Lesson 2: Categories of Machine Learning
Objectives
- Learn about the main categories of machine learning: Supervised and Unsupervised Learning.
- Understand the difference between Classification and Regression.
- Know what Clustering is used for.
Concept(s)
In the last lesson, we learned some of the basic vocabulary of machine learning. Now, let’s talk about the different types of problems that machine learning can solve. There are three main categories of machine learning: Supervised Learning, Unsupervised Learning, and Reinforcement Learning. In this course, we’ll be focusing on the two most common categories: Supervised and Unsupervised Learning.
Classification and Regression fall under Supervised Learning, while Clustering is a type of Unsupervised Learning.
Supervised Learning
Supervised learning is when we have labeled data. This means that we know the “right answer” for each piece of data. We use this labeled data to train our model. The goal of supervised learning is to create a model that can predict the label for new, unseen data.

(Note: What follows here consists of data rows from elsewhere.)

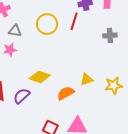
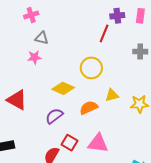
yellow circle: (47, 24) -> (91, 68), moved
purple semicircle: (22, 96) -> (54, 116), moved

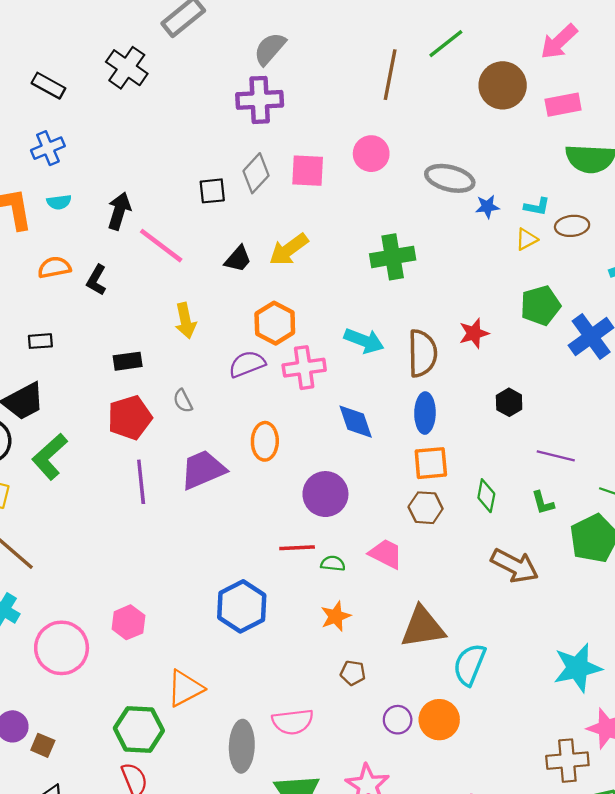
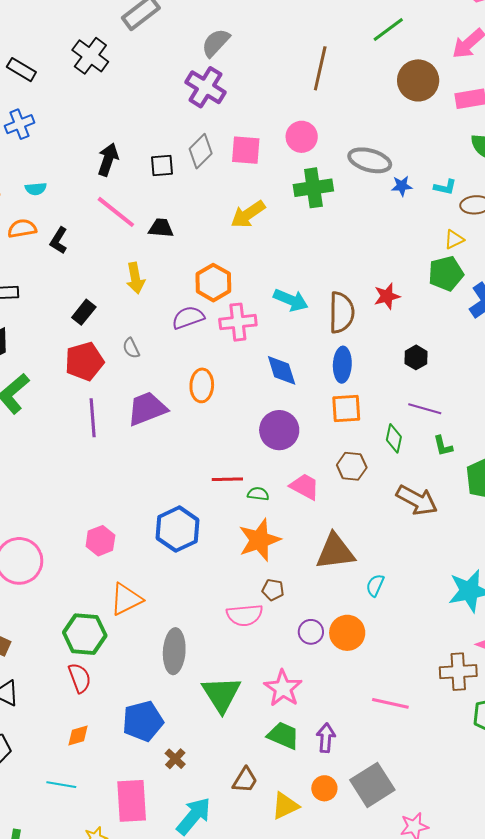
green line: (446, 44) -> (388, 29), moved
purple cross: (260, 100) -> (206, 87), turned 33
cyan semicircle: (59, 202) -> (36, 189), moved
black arrow: (119, 211) -> (108, 160), moved
yellow triangle: (527, 239) -> (454, 239), moved
yellow arrow: (289, 250) -> (248, 214), moved
green cross: (393, 257) -> (313, 188), moved
black trapezoid: (238, 259) -> (161, 228), moved, turned -128
black rectangle: (128, 361) -> (84, 312), turned -45
purple line: (556, 456) -> (425, 409), moved
purple circle: (325, 494) -> (279, 430), moved
brown hexagon: (426, 508) -> (352, 466), moved
orange star: (336, 616) -> (259, 540), size x1.6
pink hexagon: (128, 622) -> (100, 541), moved
cyan semicircle: (470, 665) -> (375, 585), size x0.6
pink semicircle: (293, 722) -> (245, 615), moved

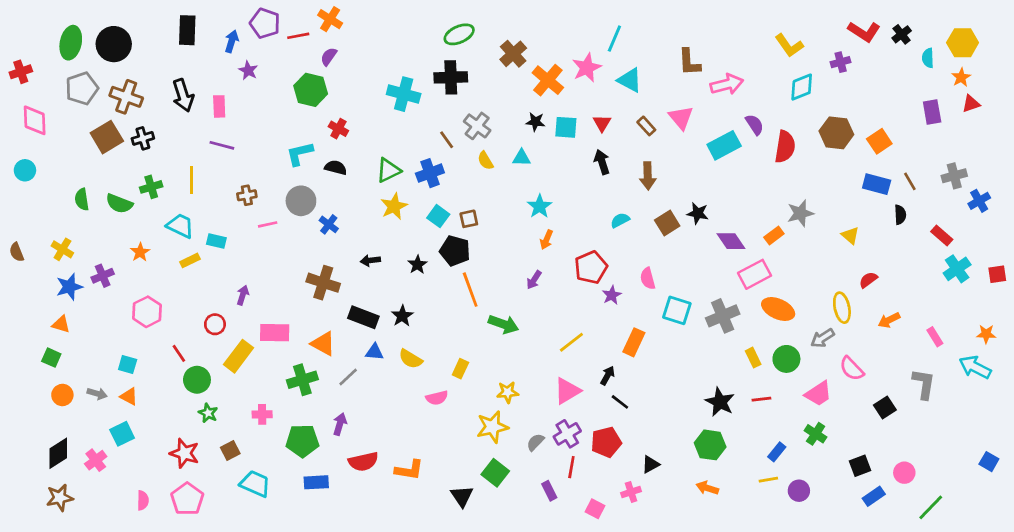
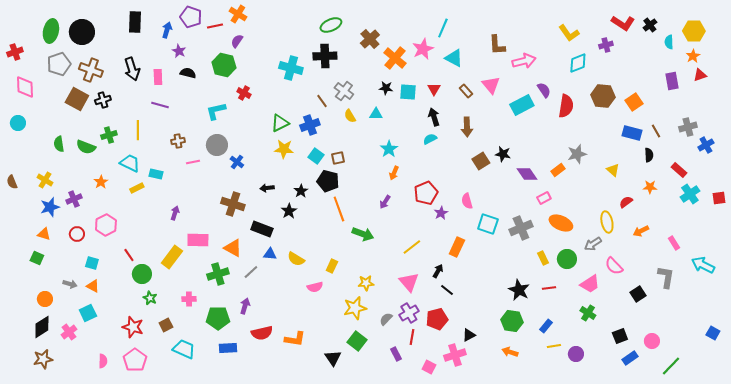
brown square: (107, 137) -> (77, 99), turned -30
black semicircle: (336, 168) -> (188, 73), moved
yellow star: (394, 206) -> (284, 149), turned 30
cyan semicircle: (620, 220) -> (430, 139), moved
pink rectangle: (755, 274) -> (544, 198), size x0.6
black star: (402, 316) -> (289, 211), moved
red circle: (215, 324) -> (77, 234), moved
orange star: (986, 334) -> (650, 187), moved
pink triangle: (567, 391) -> (409, 282), turned -40
orange circle: (62, 395) -> (45, 299), moved
blue rectangle: (777, 452) -> (546, 326), moved
pink cross: (631, 492) -> (455, 355), size x1.5

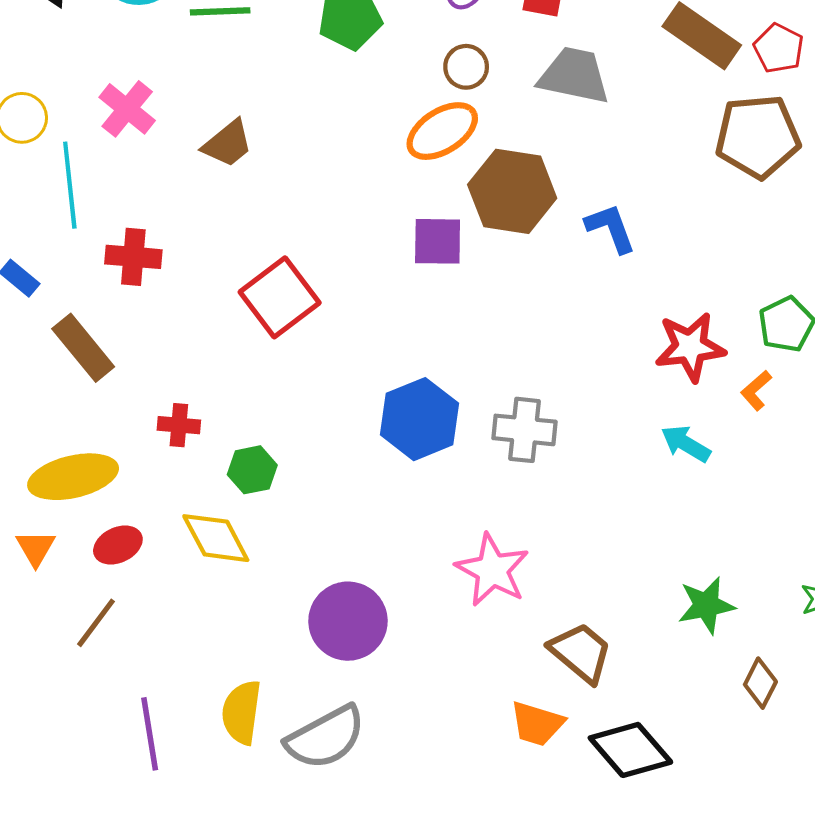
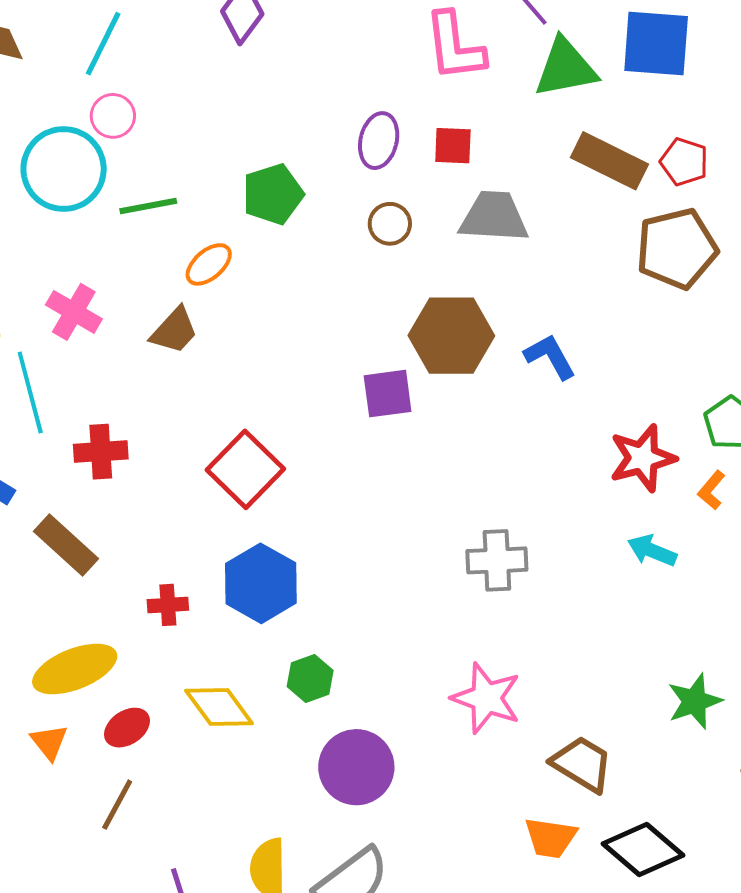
orange ellipse: (442, 131) -> (209, 264), moved, size x0.7
blue hexagon: (420, 419) -> (261, 583), moved
green hexagon: (252, 470) -> (310, 679), moved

There are two main types of supervised learning problems: classification and regression.
Classification
Classification is when we want to predict a category. The label is a discrete value, meaning it can only be one of a few different things.

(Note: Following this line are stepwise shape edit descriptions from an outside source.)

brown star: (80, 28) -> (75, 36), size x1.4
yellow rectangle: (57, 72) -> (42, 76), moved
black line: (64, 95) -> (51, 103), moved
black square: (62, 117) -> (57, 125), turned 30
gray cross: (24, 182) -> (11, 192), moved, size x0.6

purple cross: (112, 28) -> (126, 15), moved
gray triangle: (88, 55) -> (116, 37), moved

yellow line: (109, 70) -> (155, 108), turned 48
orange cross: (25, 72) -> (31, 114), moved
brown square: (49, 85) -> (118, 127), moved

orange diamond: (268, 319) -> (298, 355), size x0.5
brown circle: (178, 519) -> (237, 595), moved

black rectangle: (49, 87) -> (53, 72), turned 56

Here are some examples of classification problems:
- Is this email spam or not spam? (The categories are “spam” and “not spam”)
- Is this a picture of a cat or a dog? (The categories are “cat” and “dog”)
- What is the weather going to be like tomorrow? (The categories could be “sunny”, “cloudy”, “rainy”, or “snowy”)
In these examples, we are trying to classify the data into one of a few different categories.
Regression
Regression is when we want to predict a continuous value. This means that the label can be any number within a range.
Here are some examples of regression problems:
- How much will this house sell for? (The price could be any number)
- What will the temperature be tomorrow? (The temperature could be any number)
- How many points will this basketball player score in their next game? (The number of points could be any number)
In these examples, we are trying to predict a specific number, not a category.
Unsupervised Learning
Unsupervised learning is when we have unlabeled data. This means that we don’t know the “right answer” for each piece of data. The goal of unsupervised learning is to find patterns and structure in the data on its own.
Clustering
Clustering is a type of unsupervised learning where we try to group similar data points together. The goal is to create clusters of data where the data points in each cluster are similar to each other, and different from the data points in other clusters.
Here are some examples of clustering problems:
- Grouping customers into different segments based on their purchasing behavior.
- Grouping similar news articles together.
- Grouping similar songs together to create a playlist.
In these examples, we are not trying to predict a label. We are trying to find the natural groupings in the data.
Practice
For each of the following scenarios, decide if it is a Classification, Regression, or Clustering problem.
- Predicting if a stock price will go up or down.
- Grouping photos of animals into different species.
- Predicting the exact height of a tree.
- Sorting movies into genres like “comedy”, “drama”, and “action”.
…
Answers:
- Classification (the categories are “up” and “down”).
- Clustering (grouping similar items without pre-defined labels).
- Regression (predicting a continuous value).
- Classification (the categories are the genres).
Summary
In this lesson, we explored the main categories of machine learning. We learned that Supervised Learning uses labeled data for tasks like Classification (predicting categories) and Regression (predicting numbers). We also learned that Unsupervised Learning finds patterns in unlabeled data, with Clustering being a key example where similar data points are grouped together.